Barkur: A History Forgotten in Ruins

Mahalingeshwar temple, Barkur

It was an entirely voyeuristic pursuit. An intense desire to peep into the past to let imagination take independent flight. The site din’t let me down and only confirmed that what is memory to mind is history to mankind.

Story within…

The sleepy town of Barkur situated 16 kms from the temple town of Udupi has history as its suitor. However its historical connection does not seem to figure high in the locals’ list of prides, as they go about their routine. But the past surfaces ever so frequently. Though mainly in the most unlikely of places. Posts for a fence or as a support for drawing water. Atleast history finds a place in our modern world.

The past is a neglected character in Barkur. Barren land meets the eye at the fort site where perhaps grandeur was the order of the day. A few stone pillars of varied shapes and forms stand as testimony to those bygone times. Nearby is a deep gorge originally a tank flanked by steps all round. Weeds grow all round and it is said that it bears treasures buried deep within. True or an excuse for neglect no one can tell.

Orphaned, alone

The Jain Basadi though uncared for stands tall and proud. Next to it is a Shiva Temple where there is no priest or gaiety or barriers between God and Man. It still evokes a sense of reverence and peace that touches the soul. Adjoining this holy abode is a structure that is said to house an underground tunnel supposed to reach Kota. Its authenticity is not proved and it only adds to the mystery and flavour of the place.

Barkur historically also bore the name of Barakanur and Barahakanyapur. Under reign of Vijayanagara, Hoysala and Keladi rulers it was a famous commercial centre. It had a mint and coins minted here, were known as Barkur Badyan. Kings like Mayura Verma and Bhootala Pandya also reigned here, which is evident from the various stone inscriptions.

Mahalingeshwar temple, Barkur
Mahalingeshwar temple, Barkur

Barkur also known as Parashurama land was under the care of King Rambhoja.
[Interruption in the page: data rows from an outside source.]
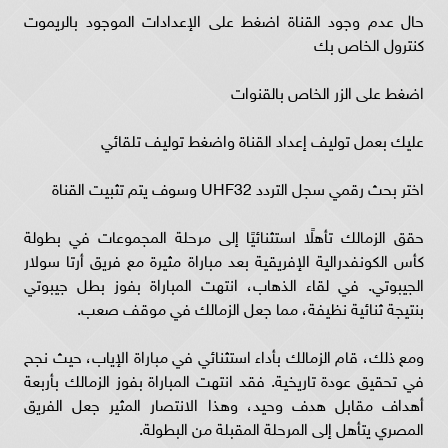
حال عدم وجود القناة اضغط على الإعدادات الموجود بالريموت
كنترول الخاص بك
اضغط على الزر الخاص بالقنوات
عليك بعمل توليف إعداد القناة واضغط توليف تلقائي
اختر بحث رقمي سجل التردد UHF32 وسوف يتم تثبيت القناة
حقق الزمالك تأهلًا استثنائيًا إلى مرحلة المجموعات في بطولة
كأس الكونفدرالية الإفريقية بعد مباراة مثيرة مع فريق أرتا سولار
الجيبوتي. في لقاء الذهاب، انتهت المباراة بفوز بطل جيبوتي
بنتيجة ثنائية نظيفة، مما جعل الزمالك في موقف صعب.
ومع ذلك، قام الزمالك بأداء استثنائي في مباراة الإياب، حيث نجح
في تحقيق عودة تاريخية. فقد انتهت المباراة بفوز الزمالك بأربعة
أهداف مقابل هدف وحيد، وهذا الانتصار المثير جعل الفريق
المصري يتأهل إلى المرحلة المقبلة من البطولة.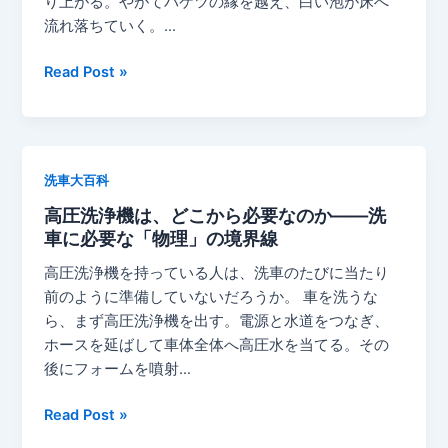
り上がる。やがてバケツの縁を越え、白い泡が床へ
は
従
必
流れ落ちていく。…
な
う
要
ぜ
人々
は
洗
Read Post »
発
（連
な
車
生
載：
い
動
す
多
——
画
る
元
泡
を
の
的
洗車大百科
が
楽
か
無
あ
高圧洗浄機は、どこから必要なのか——洗
し
#02）
知
る
車に必要な「物理」の境界線
む
は
と
作
高圧洗浄機を持っている人は、洗車のたびに当たり
な
洗
法
前のように準備していないだろうか。 車を洗うな
ぜ
え
——
ら、まず高圧洗浄機を出す。電源と水道をつなぎ、
発
て
映
ホースを延ばして車体全体へ高圧水を当てる。その
生
い
え
後にフォームを噴射…
す
る
と
る
よ
技
高
Read Post »
の
う
術
圧
か
に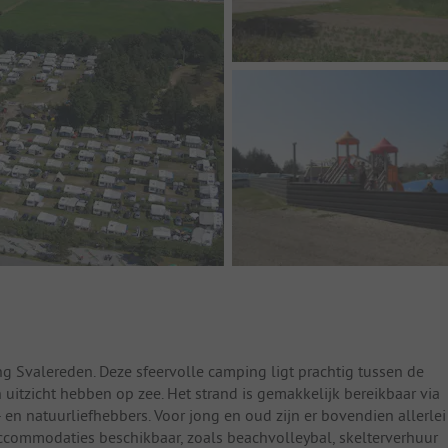
g Svalereden. Deze sfeervolle camping ligt prachtig tussen de
uitzicht hebben op zee. Het strand is gemakkelijk bereikbaar via
 en natuurliefhebbers. Voor jong en oud zijn er bovendien allerlei
raccommodaties beschikbaar, zoals beachvolleybal, skelterverhuur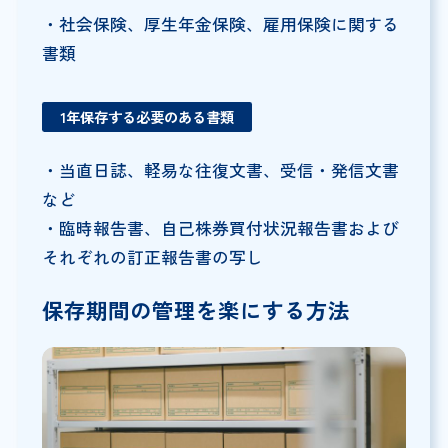
・社会保険、厚生年金保険、雇用保険に関する
書類
1年保存する必要のある書類
・当直日誌、軽易な往復文書、受信・発信文書
など
・臨時報告書、自己株券買付状況報告書および
それぞれの訂正報告書の写し
保存期間の管理を楽にする方法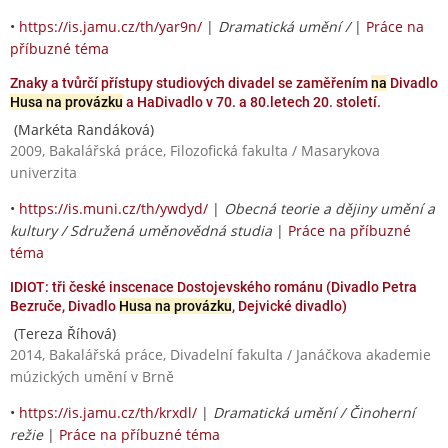
•
https://is.jamu.cz/th/yar9n/
|
Dramatická umění /
|
Práce na
příbuzné téma
Znaky a tvůrčí přístupy studiových divadel se zaměřením
na
Divadlo
Husa na provázku
a HaDivadlo v 70. a 80.letech 20. století.
(Markéta Randáková)
2009, Bakalářská práce, Filozofická fakulta / Masarykova
univerzita
•
https://is.muni.cz/th/ywdyd/
|
Obecná teorie a dějiny umění a
kultury / Sdružená uměnovědná studia
|
Práce na příbuzné
téma
IDIOT: tři české inscenace Dostojevského románu (Divadlo Petra
Bezruče, Divadlo
Husa na provázku
, Dejvické divadlo)
(Tereza Říhová)
2014, Bakalářská práce, Divadelní fakulta / Janáčkova akademie
múzických umění v Brně
•
https://is.jamu.cz/th/krxdl/
|
Dramatická umění / Činoherní
režie
|
Práce na příbuzné téma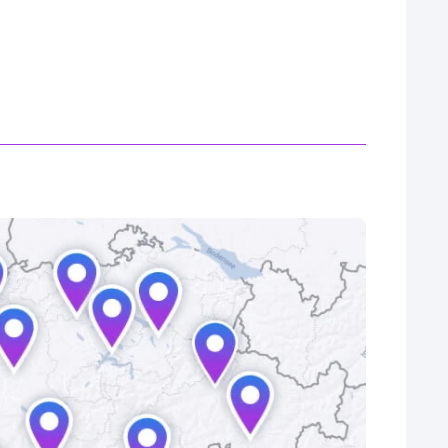
33’500.–
CHF
25.05 / mese
364.85 / mese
One day while tilling the land, the plough accidentally killed a serpent. Hence, Parashurama advised Rambhoja to rectify his sin by conducting a Tulabhar. This Tulabhar gave the island the name Taulava and Ramabhoja gained the name of Tularaja.

Changing times

History has very little to do with the influx of visitors here. The biggest attraction now is the Panchalingeshwara Temple.


In order to vanquish the Dushtra Khatriyas, Parashurama undertook to travel the continent 12 times. After putting an end to the evil Khatriyas and capturing their lands, Parashurama began considering these lands as his daughter. Therefore, not to violate the land, he did not put the land for living purposes. These lands measured an area of 300 yojanas in length and 100 yojanas in width. The 72 islands were collectively known as Gorashtra and each of these islands was allotted to eminent sages. For instance, Kadri to Kapila Rishi, Kanthavara to Sage Gautham, Polali to Sage Sumedha, Kollur to Sage Jamadgni, Subramanya to Sage Shanmukha and Barkur to Saint Markandeya.

Saint Markandeya observed a severe penance to propitiate Lord Shiva. Happy with his penance, Lord Shiva appeared before him and asked him to construct a temple by installing five lingas. Saint Markandeya likewise sent his disciples to fetch five lingas from Kashi and it took a very long time. So as not to exceed the mahurat-auspicious moment, of installing, the saint, in a hurry picked five lingas from the Sita River. These are the five lingas present in the temple and hence the name Panchalingeshwara.

Pleased by Markandeya’s devotion, Lord Shiva also granted him two wells. One is the Sidharasa well and the Padarasa-mercury well. It was believed that an iron article dipped in this well turned to silver, and when dipped in Sidharasa well into golden.

Both these wells are now in disuse as large stone structures have come up and the Padarasa well has beeb converted into a Nagabana where idols of Naga, the serpent God have been installed and worshiped.

History is desperately in need of a guardian in Barkur.